## WHAT YOU WILL DO
Scan the entries below. Return every line that includes "main".
++++ THE DATA ++++
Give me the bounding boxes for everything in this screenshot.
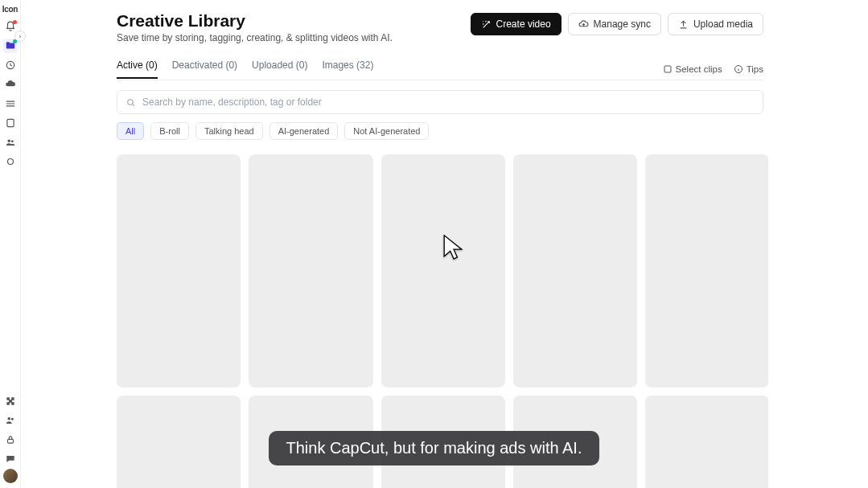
filter-ai-generated[interactable]: AI-generated — [269, 122, 339, 140]
sidebar-item-team[interactable] — [3, 135, 18, 150]
people-icon — [5, 137, 16, 148]
video-caption: Think CapCut, but for making ads with AI… — [269, 431, 600, 465]
sidebar-item-editor[interactable] — [3, 116, 18, 130]
sync-badge — [13, 39, 17, 43]
page-subtitle: Save time by storing, tagging, creating,… — [117, 32, 393, 43]
tabs-row: Active (0) Deactivated (0) Uploaded (0) … — [117, 58, 763, 80]
sidebar-item-clock[interactable] — [3, 58, 18, 72]
document-icon — [5, 117, 16, 129]
search-icon — [125, 97, 136, 108]
search-input[interactable] — [142, 96, 755, 108]
main-content: Creative Library Save time by storing, t… — [117, 11, 763, 488]
title-block: Creative Library Save time by storing, t… — [117, 11, 393, 43]
manage-sync-button[interactable]: Manage sync — [568, 13, 661, 35]
upload-media-button[interactable]: Upload media — [668, 13, 763, 35]
svg-point-10 — [128, 99, 134, 104]
tab-images[interactable]: Images (32) — [322, 59, 373, 78]
header-actions: Create video Manage sync Upload media — [471, 13, 763, 35]
sidebar-item-help[interactable] — [3, 154, 18, 169]
chevron-right-icon: › — [19, 33, 22, 40]
avatar[interactable] — [3, 469, 18, 483]
svg-point-3 — [10, 140, 13, 142]
skeleton-card — [117, 154, 241, 388]
filter-talking-head[interactable]: Talking head — [195, 122, 263, 140]
svg-point-4 — [7, 159, 13, 165]
filter-chips: All B-roll Talking head AI-generated Not… — [117, 122, 763, 140]
page-header: Creative Library Save time by storing, t… — [117, 11, 763, 43]
svg-point-2 — [7, 140, 10, 143]
lock-icon — [5, 434, 16, 445]
clock-icon — [5, 59, 16, 71]
svg-rect-8 — [664, 66, 671, 72]
svg-point-5 — [7, 417, 10, 420]
svg-point-6 — [10, 418, 13, 420]
cloud-icon — [5, 79, 16, 90]
sidebar-item-settings-team[interactable] — [3, 413, 18, 428]
skeleton-card — [645, 154, 768, 388]
filter-broll[interactable]: B-roll — [150, 122, 189, 140]
brand-logo: Icon — [2, 5, 18, 14]
tips-label: Tips — [747, 64, 763, 74]
skeleton-card — [513, 154, 637, 388]
tabs-right-actions: Select clips Tips — [663, 64, 763, 74]
create-video-button[interactable]: Create video — [471, 13, 562, 35]
layers-icon — [5, 98, 16, 109]
puzzle-icon — [5, 396, 16, 407]
search-bar[interactable] — [117, 90, 763, 114]
upload-icon — [678, 19, 689, 30]
upload-media-label: Upload media — [693, 18, 753, 30]
chat-icon — [5, 453, 16, 465]
sidebar: Icon › — [0, 0, 21, 488]
tab-active[interactable]: Active (0) — [117, 59, 158, 79]
tabs: Active (0) Deactivated (0) Uploaded (0) … — [117, 59, 373, 78]
sidebar-item-library[interactable] — [3, 39, 18, 53]
skeleton-card — [249, 154, 372, 388]
skeleton-card — [381, 154, 505, 388]
skeleton-card — [645, 396, 768, 488]
filter-all[interactable]: All — [117, 122, 144, 140]
tips-button[interactable]: Tips — [734, 64, 763, 74]
sidebar-item-notifications[interactable] — [3, 19, 18, 34]
sync-cloud-icon — [578, 19, 589, 30]
tab-deactivated[interactable]: Deactivated (0) — [172, 59, 237, 78]
circle-icon — [5, 156, 16, 167]
sidebar-item-puzzle[interactable] — [3, 394, 18, 408]
create-video-label: Create video — [496, 18, 551, 30]
tab-uploaded[interactable]: Uploaded (0) — [252, 59, 307, 78]
sidebar-item-chat[interactable] — [3, 452, 18, 466]
svg-rect-1 — [6, 119, 13, 126]
skeleton-card — [117, 396, 241, 488]
filter-not-ai[interactable]: Not AI-generated — [344, 122, 429, 140]
sidebar-item-assets[interactable] — [3, 96, 18, 111]
info-icon — [734, 64, 743, 74]
select-icon — [663, 64, 673, 74]
select-clips-label: Select clips — [676, 64, 722, 74]
page-title: Creative Library — [117, 11, 393, 31]
select-clips-button[interactable]: Select clips — [663, 64, 722, 74]
group-icon — [5, 415, 16, 426]
svg-rect-7 — [7, 439, 13, 443]
notification-badge — [13, 20, 17, 24]
sidebar-item-upload[interactable] — [3, 77, 18, 92]
manage-sync-label: Manage sync — [594, 18, 651, 30]
sidebar-item-account[interactable] — [3, 433, 18, 447]
wand-icon — [481, 19, 492, 30]
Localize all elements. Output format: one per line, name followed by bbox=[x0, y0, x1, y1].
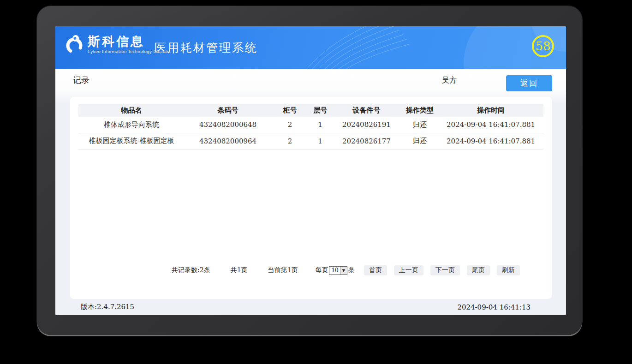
app-screen: 斯科信息 Cykeo Information Technology Co., L… bbox=[55, 26, 566, 315]
records-card: 物品名条码号柜号层号设备件号操作类型操作时间 椎体成形导向系统432408200… bbox=[70, 97, 552, 299]
last-page-button[interactable]: 尾页 bbox=[467, 265, 490, 275]
table-cell: 4324082000964 bbox=[185, 133, 271, 149]
first-page-button[interactable]: 首页 bbox=[364, 265, 387, 275]
table-cell: 椎板固定板系统-椎板固定板 bbox=[78, 133, 185, 149]
table-cell: 2 bbox=[271, 117, 309, 133]
column-header: 操作类型 bbox=[401, 104, 439, 117]
table-cell: 归还 bbox=[401, 133, 439, 149]
main-content: 记录 吴方 返回 物品名条码号柜号层号设备件号操作类型操作时间 椎体成形导向系统… bbox=[55, 69, 566, 315]
page-title: 记录 bbox=[73, 75, 89, 86]
header-decor-lines bbox=[258, 26, 424, 69]
records-table: 物品名条码号柜号层号设备件号操作类型操作时间 椎体成形导向系统432408200… bbox=[78, 104, 543, 149]
countdown-badge: 58 bbox=[532, 35, 554, 57]
pagination-buttons: 首页上一页下一页尾页刷新 bbox=[364, 265, 527, 275]
table-cell: 椎体成形导向系统 bbox=[78, 117, 185, 133]
tablet-frame: 斯科信息 Cykeo Information Technology Co., L… bbox=[37, 6, 582, 335]
per-page-prefix-label: 每页 bbox=[315, 266, 328, 274]
table-row[interactable]: 椎体成形导向系统43240820006482120240826191归还2024… bbox=[78, 117, 543, 133]
total-pages-label: 共1页 bbox=[231, 266, 248, 274]
per-page-suffix-label: 条 bbox=[348, 266, 355, 274]
column-header: 设备件号 bbox=[332, 104, 401, 117]
per-page-value: 10 bbox=[331, 267, 338, 274]
table-cell: 1 bbox=[309, 133, 332, 149]
table-cell: 2024-09-04 16:41:07.881 bbox=[438, 133, 543, 149]
next-page-button[interactable]: 下一页 bbox=[430, 265, 460, 275]
version-label: 版本:2.4.7.2615 bbox=[81, 303, 134, 311]
clock-label: 2024-09-04 16:41:13 bbox=[457, 303, 531, 311]
chevron-down-icon: ▼ bbox=[340, 267, 347, 274]
toolbar: 记录 吴方 返回 bbox=[55, 69, 566, 97]
column-header: 条码号 bbox=[185, 104, 271, 117]
table-cell: 1 bbox=[309, 117, 332, 133]
table-row[interactable]: 椎板固定板系统-椎板固定板43240820009642120240826177归… bbox=[78, 133, 543, 149]
table-cell: 20240826177 bbox=[332, 133, 401, 149]
column-header: 层号 bbox=[309, 104, 332, 117]
per-page-control: 每页 10 ▼ 条 bbox=[315, 266, 354, 275]
pagination-bar: 共记录数:2条 共1页 当前第1页 每页 10 ▼ 条 首页上一页下一页尾页刷新 bbox=[172, 264, 536, 276]
table-cell: 归还 bbox=[401, 117, 439, 133]
status-bar: 版本:2.4.7.2615 2024-09-04 16:41:13 bbox=[55, 299, 566, 315]
refresh-button[interactable]: 刷新 bbox=[497, 265, 520, 275]
column-header: 操作时间 bbox=[438, 104, 543, 117]
per-page-select[interactable]: 10 ▼ bbox=[329, 266, 347, 275]
total-records-label: 共记录数:2条 bbox=[172, 266, 210, 274]
current-page-label: 当前第1页 bbox=[268, 266, 298, 274]
app-header: 斯科信息 Cykeo Information Technology Co., L… bbox=[55, 26, 566, 69]
logo-swirl-icon bbox=[65, 34, 84, 55]
table-cell: 2024-09-04 16:41:07.881 bbox=[438, 117, 543, 133]
column-header: 物品名 bbox=[78, 104, 185, 117]
username-label: 吴方 bbox=[442, 76, 457, 85]
table-cell: 20240826191 bbox=[332, 117, 401, 133]
app-title: 医用耗材管理系统 bbox=[155, 40, 258, 55]
prev-page-button[interactable]: 上一页 bbox=[394, 265, 423, 275]
table-header-row: 物品名条码号柜号层号设备件号操作类型操作时间 bbox=[78, 104, 543, 117]
back-button[interactable]: 返回 bbox=[506, 75, 552, 91]
table-cell: 4324082000648 bbox=[185, 117, 271, 133]
table-cell: 2 bbox=[271, 133, 309, 149]
column-header: 柜号 bbox=[271, 104, 309, 117]
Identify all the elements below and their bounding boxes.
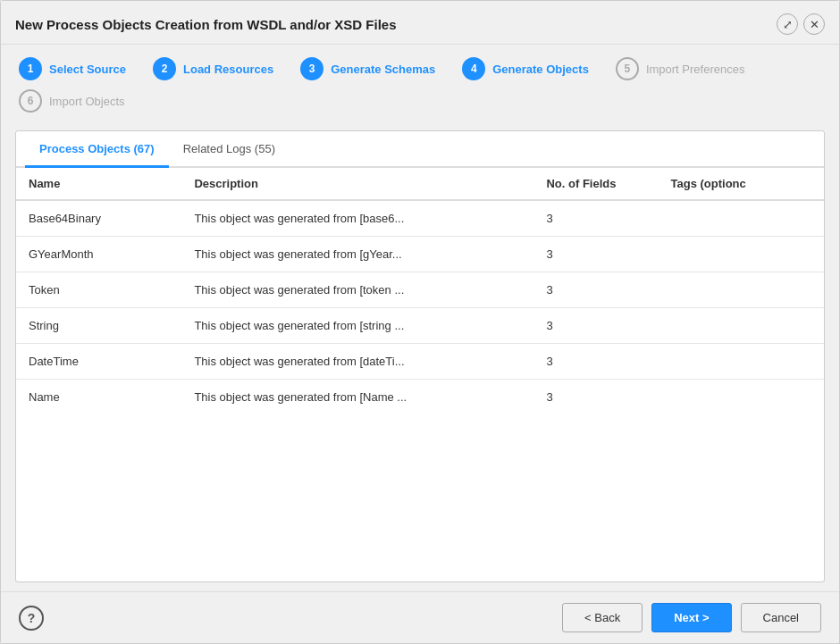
table-body: Base64Binary This object was generated f… (16, 200, 824, 414)
step-4-circle: 4 (462, 57, 485, 80)
objects-table: Name Description No. of Fields Tags (opt… (16, 168, 824, 414)
step-4-label: Generate Objects (492, 63, 589, 76)
next-button[interactable]: Next > (651, 603, 731, 632)
table-container[interactable]: Name Description No. of Fields Tags (opt… (16, 168, 824, 581)
cell-tags (659, 308, 824, 344)
col-header-tags: Tags (optionc (659, 168, 824, 200)
step-3-circle: 3 (300, 57, 323, 80)
cell-fields: 3 (533, 200, 658, 237)
table-row[interactable]: Name This object was generated from [Nam… (16, 380, 824, 415)
cell-tags (659, 272, 824, 308)
tab-process-objects[interactable]: Process Objects (67) (25, 131, 169, 166)
content-area: Process Objects (67) Related Logs (55) N… (15, 130, 825, 582)
table-row[interactable]: GYearMonth This object was generated fro… (16, 237, 824, 272)
step-5: 5 Import Preferences (616, 57, 745, 80)
cell-tags (659, 380, 824, 415)
cell-name: GYearMonth (16, 237, 181, 272)
col-header-fields: No. of Fields (533, 168, 658, 200)
help-button[interactable]: ? (19, 606, 44, 631)
step-1[interactable]: 1 Select Source (19, 57, 126, 80)
step-1-circle: 1 (19, 57, 42, 80)
steps-area: 1 Select Source 2 Load Resources 3 Gener… (1, 45, 839, 121)
step-2-label: Load Resources (183, 63, 273, 76)
cell-fields: 3 (533, 272, 658, 308)
title-bar: New Process Objects Creation from WSDL a… (1, 1, 839, 45)
step-3-label: Generate Schemas (331, 63, 435, 76)
table-row[interactable]: Token This object was generated from [to… (16, 272, 824, 308)
cell-description: This object was generated from [string .… (181, 308, 533, 344)
step-3[interactable]: 3 Generate Schemas (300, 57, 435, 80)
cancel-button[interactable]: Cancel (741, 603, 821, 632)
cell-description: This object was generated from [base6... (181, 200, 533, 237)
step-2-circle: 2 (153, 57, 176, 80)
step-5-circle: 5 (616, 57, 639, 80)
cell-fields: 3 (533, 237, 658, 272)
col-header-description: Description (181, 168, 533, 200)
cell-name: DateTime (16, 344, 181, 380)
col-header-name: Name (16, 168, 181, 200)
step-2[interactable]: 2 Load Resources (153, 57, 273, 80)
title-actions: ⤢ ✕ (777, 13, 825, 35)
cell-description: This object was generated from [gYear... (181, 237, 533, 272)
dialog-title: New Process Objects Creation from WSDL a… (15, 17, 397, 32)
table-row[interactable]: DateTime This object was generated from … (16, 344, 824, 380)
cell-fields: 3 (533, 308, 658, 344)
cell-fields: 3 (533, 380, 658, 415)
cell-fields: 3 (533, 344, 658, 380)
expand-button[interactable]: ⤢ (777, 13, 798, 35)
cell-tags (659, 344, 824, 380)
footer-right: < Back Next > Cancel (562, 603, 821, 632)
cell-name: Token (16, 272, 181, 308)
tab-related-logs[interactable]: Related Logs (55) (169, 131, 290, 166)
tabs-bar: Process Objects (67) Related Logs (55) (16, 131, 824, 168)
step-5-label: Import Preferences (646, 63, 745, 76)
cell-name: Base64Binary (16, 200, 181, 237)
back-button[interactable]: < Back (562, 603, 643, 632)
dialog: New Process Objects Creation from WSDL a… (0, 0, 840, 644)
table-header-row: Name Description No. of Fields Tags (opt… (16, 168, 824, 200)
cell-name: String (16, 308, 181, 344)
step-4[interactable]: 4 Generate Objects (462, 57, 589, 80)
cell-description: This object was generated from [dateTi..… (181, 344, 533, 380)
cell-tags (659, 200, 824, 237)
cell-name: Name (16, 380, 181, 415)
step-6-label: Import Objects (49, 95, 125, 108)
close-button[interactable]: ✕ (803, 13, 825, 35)
step-1-label: Select Source (49, 63, 126, 76)
footer-left: ? (19, 606, 44, 631)
cell-description: This object was generated from [token ..… (181, 272, 533, 308)
cell-tags (659, 237, 824, 272)
footer: ? < Back Next > Cancel (1, 591, 839, 643)
table-row[interactable]: Base64Binary This object was generated f… (16, 200, 824, 237)
table-row[interactable]: String This object was generated from [s… (16, 308, 824, 344)
step-6: 6 Import Objects (19, 89, 125, 113)
step-6-circle: 6 (19, 89, 42, 113)
cell-description: This object was generated from [Name ... (181, 380, 533, 415)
++++
## EXERCISE SOLUTION
main-content: Creative Library Save time by storing, t… — [117, 11, 763, 488]
main-content: 记录 吴方 返回 物品名条码号柜号层号设备件号操作类型操作时间 椎体成形导向系统… bbox=[55, 69, 566, 315]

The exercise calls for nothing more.